Wayne Francis Haggerty | SteamboatToday.com

Wayne Francis Haggerty

Wayne Francis Haggerty was born Aug. 11, 1936, in Craig, to James Melvin Haggerty and Annie Jane (Kearns) Haggerty.
He was raised on the family homestead, which was located up Spring Gulch on the Williams Fork River. Wayne grew up with eight brothers and one sister. He was next to the youngest.
Wayne attended the Waddle Creek School on the Williams Fork River up until the 8th grade. He had some fond memories of the little one-room schoolhouse.
Growing up on a ranch Wayne had plenty of chores to do, but he found time to do what he liked best — fishing. His favorite fishing spot was at the Wise place Harvey Wyman owned.
In later years, Wayne took his children and grandchildren to this very spot. They had just as much fun as he did when he was a kid.
As Wayne grew older, he started doing ranch work for area neighbors. He worked for David and Lowry Seely, and up Marapas Creek for Joe Rader.
He was 17 years old when he was hired by Ferry Carpenter to put up hay in the Hayden area. He often talked about how much he enjoyed working for Ferry. He worked for him again building dams in the late 1970s.

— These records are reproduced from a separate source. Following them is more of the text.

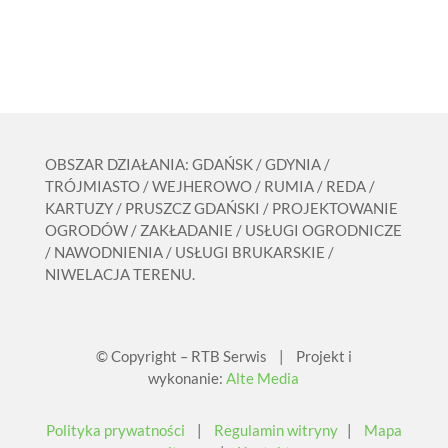
OBSZAR DZIAŁANIA: GDAŃSK / GDYNIA /
TRÓJMIASTO / WEJHEROWO / RUMIA / REDA /
KARTUZY / PRUSZCZ GDAŃSKI / PROJEKTOWANIE
OGRODÓW / ZAKŁADANIE / USŁUGI OGRODNICZE
/ NAWODNIENIA / USŁUGI BRUKARSKIE /
NIWELACJA TERENU.
© Copyright – RTB Serwis | Projekt i
wykonanie:
Alte Media
Polityka prywatności
|
Regulamin witryny
|
Mapa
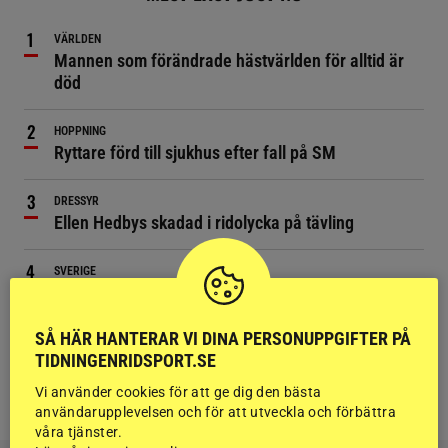
VÄRLDEN
Mannen som förändrade hästvärlden för alltid är
död
HOPPNING
Ryttare förd till sjukhus efter fall på SM
DRESSYR
Ellen Hedbys skadad i ridolycka på tävling
SVERIGE
Bil körde på häst – smet från olyckan
SÅ HÄR HANTERAR VI DINA PERSONUPPGIFTER PÅ
SPORTNYTT
TIDNINGENRIDSPORT.SE
Hingst som satt djupa avtryck i hoppaveln är död
Vi använder cookies för att ge dig den bästa
användarupplevelsen och för att utveckla och förbättra
våra tjänster.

Wayne didn't come to town very often, but it was one day in town that he met his future wife, Wanda Jean Kendall. He courted her for several months and they were married Dec. 29, 1957.
Soon after, their daughter Tammy was born, followed by Tracy and Terry. Wayne adored his three beautiful daughters. They will tell you he was the most caring and loving dad anyone could ever have.
In early 1960, Wayne was badly burned and spent many months recovering in the hospital. This was a life-changing experience for him, as he accepted Jesus Christ as his savior and was baptized Oct. 14, 1961.
Wayne went to work for the Moffat County road and bridge department. He was a motor grader operator. This is where his passion for operating heavy equipment began.
After several years with the county, he started his own business — Haggerty Construction. Wayne worked for several oil and gas companies building roads and oil and gas sites.
He also built many stock ponds and dams for local ranchers. Wayne was well known throughout the community for his exceptional dozer work.
In 1979 he purchased a wheat farm on the Great Divide. Wayne may have picked up his farming skills from his father, as he grew wheat on the family homestead.
He loved driving his Columbine, Massey Ferguson tractor and the old red grain truck.
Wayne loved his grandchildren and great grandchildren dearly. He spent countless hours with them.
They loved when he would take them to school so they wouldn't have to take the bus. When the kids saw him coming up the road they would run up the street so they could hop on the bumper of the truck and hitch a ride.
Wayne's favorite pastime was frequenting the local coffee shops. His favorite place was the Golden Cavvy.
He was known for his grouchy persona, but with a little nudging you could always get a smile out of him.
Wayne have us all so much: A listening ear, a soothing voice, a caring heart, a helping hand, a healing hug and a cheering smile. His giving nature and unselfish ways were a blessing to everyone who knew him.
He is survived by his daughters, Tammy (Steve) Leinweber, of Great Falls, Mont., Tracy Ross, of Craig; and Terry (Bob) Bennett, of Craig; nine grandchildren and 14 great grandchildren; and brothers Larry (Paula) Haggerty, of Craig, Glen (Velma) Haggerty, of Orem, Utah, and Harold Haggerty, of Craig.
Wayne was preceded in death by his parents; brothers Charles, Carl, Bill, Clayton and John; his only sister, Shirley; and his wife, Wanda Haggerty.
Wayne was a hard worker. He provided a good life for his family.
They will always cherish him for taking such good care of them. Wayne was loved dearly and will be greatly missed.